Ma se non c’entrano né la posizione sociale, né la scuola, allora perché chi è più
intelligente dovrebbe vivere di più? Potrebbe essere il livello di “salute” pre-esistente a
determinare il livello di intelligenza dei ragazzi. Se uno è già un po’ “malato” prima di
partecipare agli studi, è logico che andrà peggio nei test di intelligenza e avrà più guai fisici
nel tempo. E vivrà di meno. Per capirne di più sarebbe importante conoscere il peso alla nascita.
Se un neonato pesa meno del normale è perché ha sofferto in utero. Lo sviluppo degli organi -
compreso il cervello - è compromesso, e questo predispone a tante malattie e influisce
negativamente sui livelli di intelligenza. Ma nemmeno il peso alla nascita spiega l’effetto dell’i
ntelligenza sulla durata della vita. Questo lo si sapeva già da studi precedenti. Fra tutte le
spiegazioni possibili ce n’è una apparentemente ovvia.

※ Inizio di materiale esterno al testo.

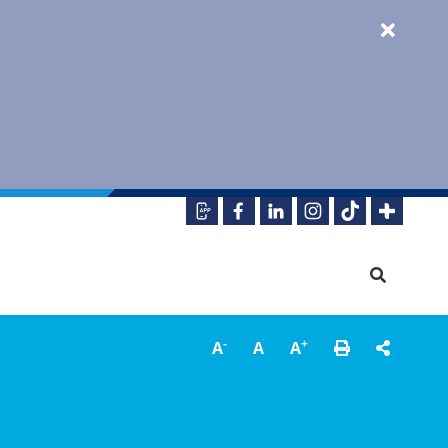
-
+
A
A
A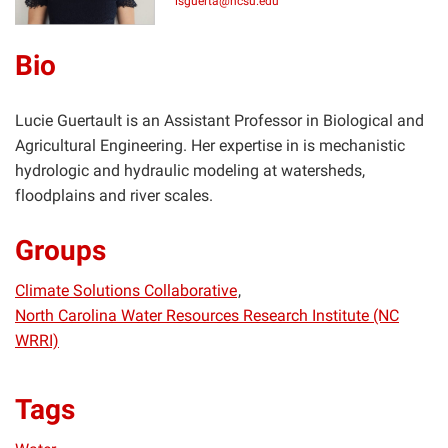
lsguerta@ncsu.edu
Bio
Lucie Guertault is an Assistant Professor in Biological and
Agricultural Engineering. Her expertise in is mechanistic
hydrologic and hydraulic modeling at watersheds,
floodplains and river scales.
Groups
Climate Solutions Collaborative
North Carolina Water Resources Research Institute (NC
WRRI)
Tags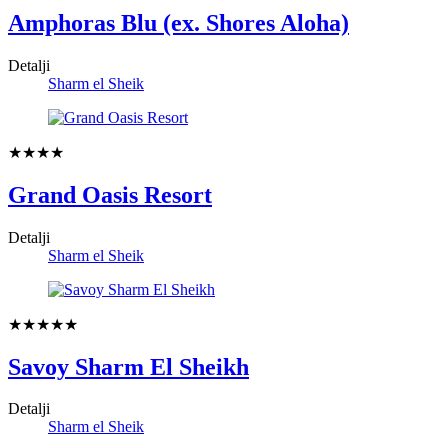
Amphoras Blu (ex. Shores Aloha)
Detalji
Sharm el Sheik
★★★★
Grand Oasis Resort
Detalji
Sharm el Sheik
★★★★★
Savoy Sharm El Sheikh
Detalji
Sharm el Sheik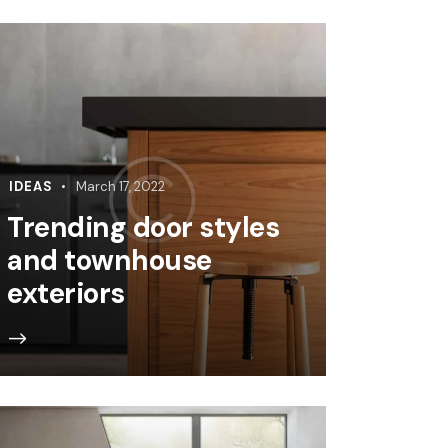
IDEAS
March 17, 2022
Trending door styles
and townhouse
exteriors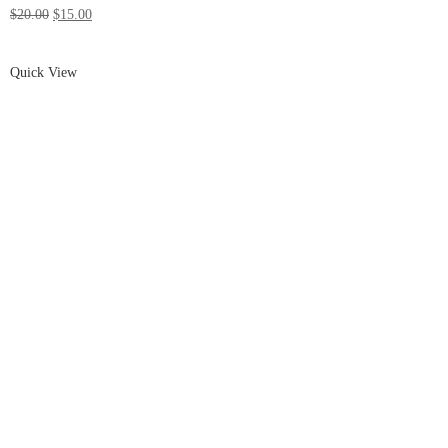
$20.00
$15.00
Quick View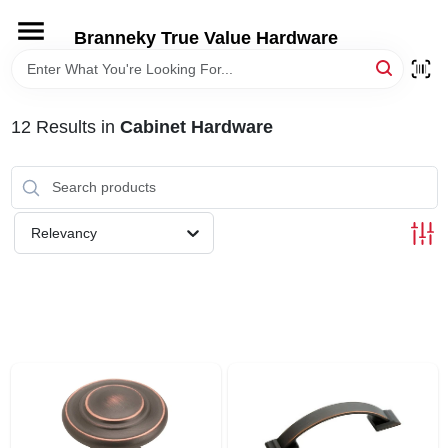
Skip
to
Branneky True Value Hardware
content
HOME
12
Results
in
Cabinet Hardware
DEPARTMENTS
BRANDS
Relevancy
LOCAL AD
STORE INFORMATION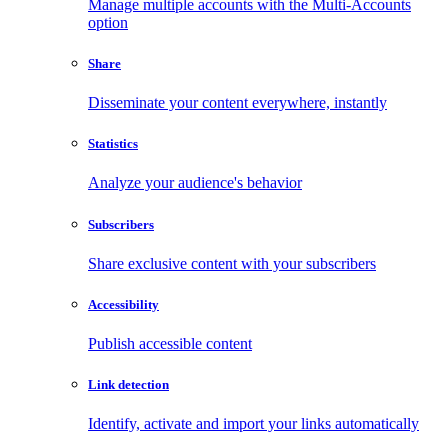
Manage multiple accounts with the Multi-Accounts
option
Share
Disseminate your content everywhere, instantly
Statistics
Analyze your audience's behavior
Subscribers
Share exclusive content with your subscribers
Accessibility
Publish accessible content
Link detection
Identify, activate and import your links automatically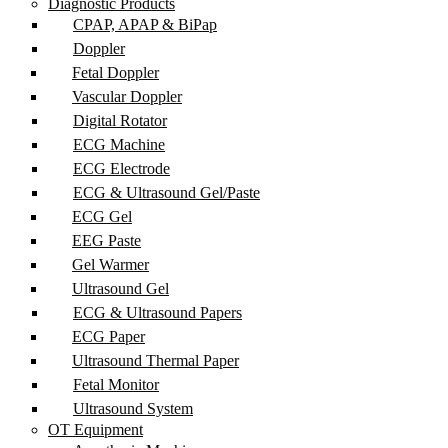
Diagnostic Products
CPAP, APAP & BiPap
Doppler
Fetal Doppler
Vascular Doppler
Digital Rotator
ECG Machine
ECG Electrode
ECG & Ultrasound Gel/Paste
ECG Gel
EEG Paste
Gel Warmer
Ultrasound Gel
ECG & Ultrasound Papers
ECG Paper
Ultrasound Thermal Paper
Fetal Monitor
Ultrasound System
OT Equipment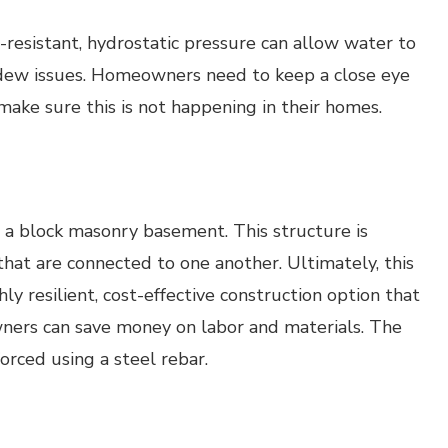
esistant, hydrostatic pressure can allow water to
dew issues. Homeowners need to keep a close eye
ake sure this is not happening in their homes.
 a block masonry basement. This structure is
that are connected to one another. Ultimately, this
hly resilient, cost-effective construction option that
wners can save money on labor and materials. The
orced using a steel rebar.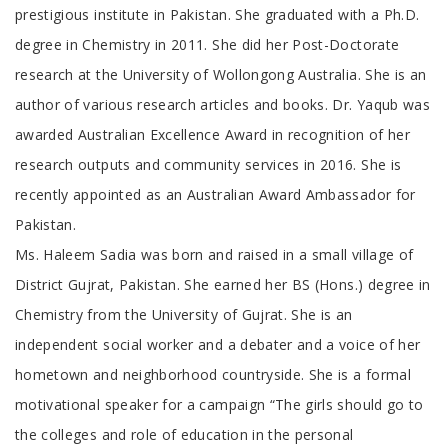
prestigious institute in Pakistan. She graduated with a Ph.D.
degree in Chemistry in 2011. She did her Post-Doctorate
research at the University of Wollongong Australia. She is an
author of various research articles and books. Dr. Yaqub was
awarded Australian Excellence Award in recognition of her
research outputs and community services in 2016. She is
recently appointed as an Australian Award Ambassador for
Pakistan
Ms. Haleem Sadia was born and raised in a small village of
District Gujrat, Pakistan. She earned her BS (Hons.) degree in
Chemistry from the University of Gujrat. She is an
independent social worker and a debater and a voice of her
hometown and neighborhood countryside. She is a formal
motivational speaker for a campaign “The girls should go to
the colleges and role of education in the personal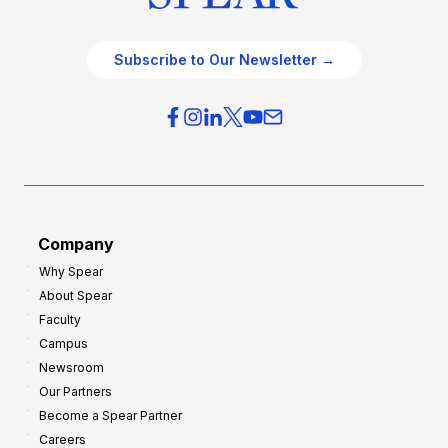
Subscribe to Our Newsletter →
Company
Why Spear
About Spear
Faculty
Campus
Newsroom
Our Partners
Become a Spear Partner
Careers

Chi è più intelligente tende ad avere
comportamenti “più sani”, a mangiare meglio, a fare un po’ di esercizio fisico, a non guidare in
modo pericoloso, a smettere di fumare a fare attenzione al peso, a non prendersi delle sbronze
tutti i sabato sera. Ma se si vanno a vedere i risultati di tutti gli studi nemmeno questo basta a
spiegare l’associazione tra intelligenza e durata della vita. Insomma chi è più intelligente vivrà
di più, è sicuro ma perché debba essere così non lo sappiamo (e gli scienziati dovranno far di
tutto per stabilirlo perché ne possano trarre vantaggio anche i meno dotati).

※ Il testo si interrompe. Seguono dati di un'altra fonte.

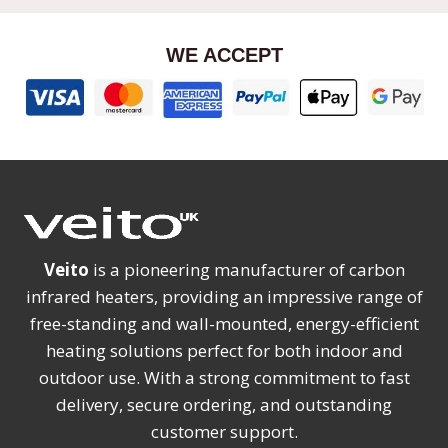
WE ACCEPT
Veito
is a pioneering manufacturer of carbon
infrared heaters, providing an impressive range of
free-standing and wall-mounted, energy-efficient
heating solutions perfect for both indoor and
outdoor use. With a strong commitment to fast
delivery, secure ordering, and outstanding
customer support.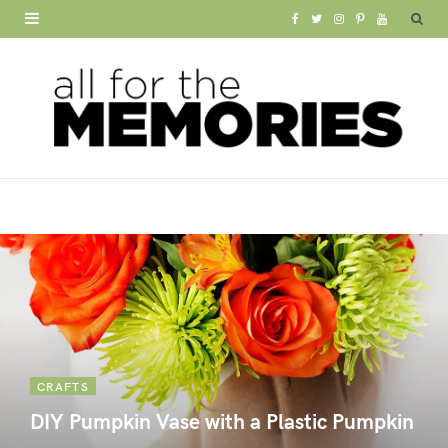
F
T
I
P
Y
a
w
n
i
o
c
i
s
n
u
e
t
t
t
T
b
t
a
e
u
o
e
g
r
b
o
r
r
e
e
k
a
s
m
t
CRAFTS
DIY Pumpkin Vase with a Plastic Pumpkin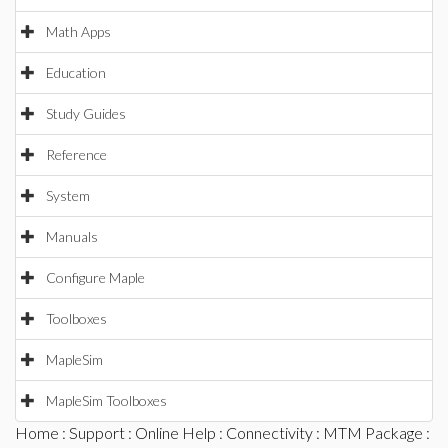
Math Apps
Education
Study Guides
Reference
System
Manuals
Configure Maple
Toolboxes
MapleSim
MapleSim Toolboxes
Home
:
Support
:
Online Help
:
Connectivity
:
MTM Package
: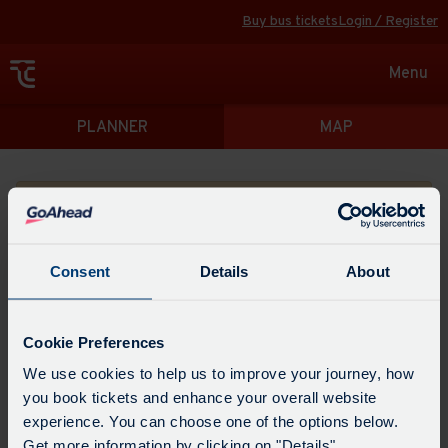
Buy bus tickets
Login / Register
Toggle
Menu
navigat
Directions
PLANNER
MAP
Please search for a place to start your journey from
Consent
Details
About
Swap
the
Cookie Preferences
start
Select
We use cookies to help us to improve your journey, how
Leave now
Leave at...
Arrive by...
point
when
you book tickets and enhance your overall website
with
you
experience. You can choose one of the options below.
the
Get directions
would
Get more information by clicking on "Details".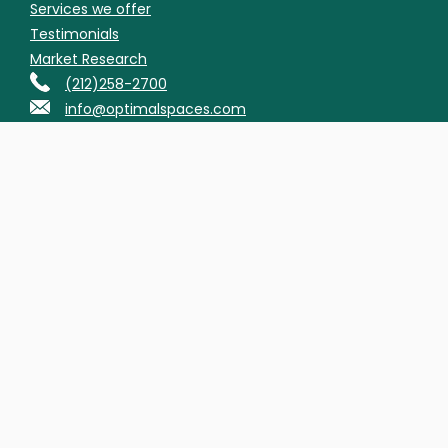
Services we offer
Testimonials
Market Research
(212)258-2700
info@optimalspaces.com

Vuole dire che chi ha avuto la pazienza di seguirci fin qui e sa di essere intelligente o
molto intelligente può dormire tra due guanciali? Dipende. George Best era un vero genio (giocava
nel Manchester negli anni ’60) ma beveva smodatamente, andava a donne e correva con la macchina, è
morto a 59 anni per una cirrosi alcolica. Jim Morrison, Jimi Hendrix, Janis Joplin, grandi
innovatori del rock sono morti tutti giovanissimi per eccessi di droga e alcool. Edmund Kean, il
più grande attore della storia del teatro inglese, è morto a 46 anni dopo una vita sregolata. Il
grande matematico Renato Caccioppoli si è suicidato a 55 anni per via dell’alcol (a Napoli era
famoso per le sue stranezze, quando durante il fascismo fu vietato agli uomini passeggiare con cani
di piccola taglia Caccioppoli andava in giro con un gallo, al guinzaglio).